**Problem requirements**: The listing is to be reproduced exactly, excluding its pictures.

**Data below**:
-=-=-=-=-

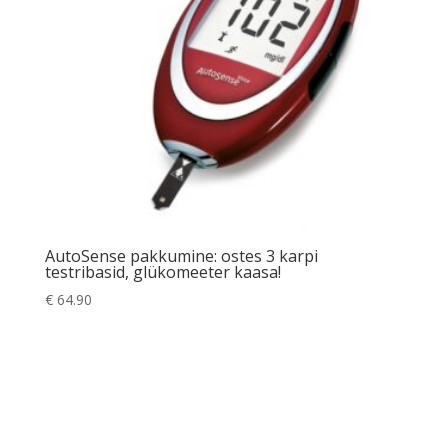
AutoSense pakkumine: ostes 3 karpi
testribasid, glükomeeter kaasa!
€
64.90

-=-=-=-=-

**Reply to the task**:
AutoSense pakkumine: ostes 3 karpi
testribasid, glükomeeter kaasa!
€
64.90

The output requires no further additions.